September 20, 2006 at 6:46 PM EST - Updated July 27 at 12:09 PM
WILMINGTON -- In martial arts, the black belt is a symbol of knowledge and power. With each punch and kick, Arlette Canning, 74, of Wilmington, is proving that it's never too late in life to earn a black belt of her own.
Searching for an alternative to heavy weights and exercise videos, Canning became interested in Taekwondo, after watching her grandson take a class.
"I tried the other stuff, joined the gyms, bought the equipment, watched the tapes," said Canning. "I just couldn't stick with any of it."
So four years ago, at age 70, Canning began her training.
"The best thing about martial arts is the personal development people obtain in martial arts," said Taekwondo master Paul Leitzke. "Many people learn martial arts for discipline and confidence."

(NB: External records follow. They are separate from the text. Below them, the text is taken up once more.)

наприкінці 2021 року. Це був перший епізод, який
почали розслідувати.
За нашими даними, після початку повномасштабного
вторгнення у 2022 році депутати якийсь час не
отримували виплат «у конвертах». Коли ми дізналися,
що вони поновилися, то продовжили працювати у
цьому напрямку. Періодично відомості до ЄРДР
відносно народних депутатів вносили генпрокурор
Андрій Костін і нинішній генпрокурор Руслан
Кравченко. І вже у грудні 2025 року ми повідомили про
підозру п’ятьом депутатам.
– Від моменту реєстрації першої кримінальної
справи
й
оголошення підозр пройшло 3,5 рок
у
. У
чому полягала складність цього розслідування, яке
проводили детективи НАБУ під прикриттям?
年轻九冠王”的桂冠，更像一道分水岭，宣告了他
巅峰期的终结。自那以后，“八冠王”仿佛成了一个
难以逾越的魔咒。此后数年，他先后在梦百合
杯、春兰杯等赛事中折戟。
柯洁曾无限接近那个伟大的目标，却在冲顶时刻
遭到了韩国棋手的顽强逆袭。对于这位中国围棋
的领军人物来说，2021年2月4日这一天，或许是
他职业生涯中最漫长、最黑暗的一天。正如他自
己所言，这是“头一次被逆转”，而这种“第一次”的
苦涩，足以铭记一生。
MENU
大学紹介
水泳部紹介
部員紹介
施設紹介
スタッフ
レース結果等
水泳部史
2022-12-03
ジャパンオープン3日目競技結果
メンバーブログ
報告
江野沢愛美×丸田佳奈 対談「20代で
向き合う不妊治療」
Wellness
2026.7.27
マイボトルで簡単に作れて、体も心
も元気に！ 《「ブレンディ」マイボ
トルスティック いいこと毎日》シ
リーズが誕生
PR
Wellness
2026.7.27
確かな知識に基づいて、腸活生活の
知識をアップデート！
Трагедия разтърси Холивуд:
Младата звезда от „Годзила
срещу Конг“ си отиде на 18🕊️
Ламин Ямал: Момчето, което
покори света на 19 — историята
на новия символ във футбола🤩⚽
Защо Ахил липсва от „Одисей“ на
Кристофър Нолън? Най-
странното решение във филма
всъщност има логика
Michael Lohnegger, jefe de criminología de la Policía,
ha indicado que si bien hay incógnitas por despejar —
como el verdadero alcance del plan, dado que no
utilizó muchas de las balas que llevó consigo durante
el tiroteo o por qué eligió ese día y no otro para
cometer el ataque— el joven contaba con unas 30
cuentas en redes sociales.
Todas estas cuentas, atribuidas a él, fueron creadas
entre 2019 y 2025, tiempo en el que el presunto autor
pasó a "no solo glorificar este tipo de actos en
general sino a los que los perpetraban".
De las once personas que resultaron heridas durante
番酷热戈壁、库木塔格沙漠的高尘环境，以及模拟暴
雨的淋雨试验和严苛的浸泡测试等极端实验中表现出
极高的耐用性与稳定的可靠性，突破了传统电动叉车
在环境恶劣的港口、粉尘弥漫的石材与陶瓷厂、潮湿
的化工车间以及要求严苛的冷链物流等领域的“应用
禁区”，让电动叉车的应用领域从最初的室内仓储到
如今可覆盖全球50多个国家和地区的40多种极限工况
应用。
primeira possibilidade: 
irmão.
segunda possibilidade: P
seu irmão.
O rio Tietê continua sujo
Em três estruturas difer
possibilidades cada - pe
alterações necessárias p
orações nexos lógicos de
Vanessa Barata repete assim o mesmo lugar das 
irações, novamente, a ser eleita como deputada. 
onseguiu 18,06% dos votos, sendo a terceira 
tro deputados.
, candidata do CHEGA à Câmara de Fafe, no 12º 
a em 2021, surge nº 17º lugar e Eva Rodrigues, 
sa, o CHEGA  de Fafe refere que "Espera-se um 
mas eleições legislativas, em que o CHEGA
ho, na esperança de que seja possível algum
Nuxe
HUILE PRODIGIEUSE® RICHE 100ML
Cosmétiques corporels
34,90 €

In August, Canning joined her son and grandson, and received her black belt. But besides the added confidence, Canning can fend off an attacker who was to come at her.
"These people are very good. They are way up the mountain yodeling," Canning said of her classmates. "And I'm way down, but the point is we're on the same mountain."
She wished more seniors would try martial arts, and said that the elderly should not be afraid of receiving any negative responses.
"It's really great. No ever ever seems to look at me like: 'you stupid old thing,'" said Canning. "I can't imagine any other activity where people are so impressed and are so supportive."
She may be an inspiration to others in her class, and to those in her age bracket, but Canning is just having fun.
"The karate kick is just as liberating as bra burning," Canning joked.
For Canning, the sense of liberation doesn't come from taking something off, but from putting something on -- the black belt.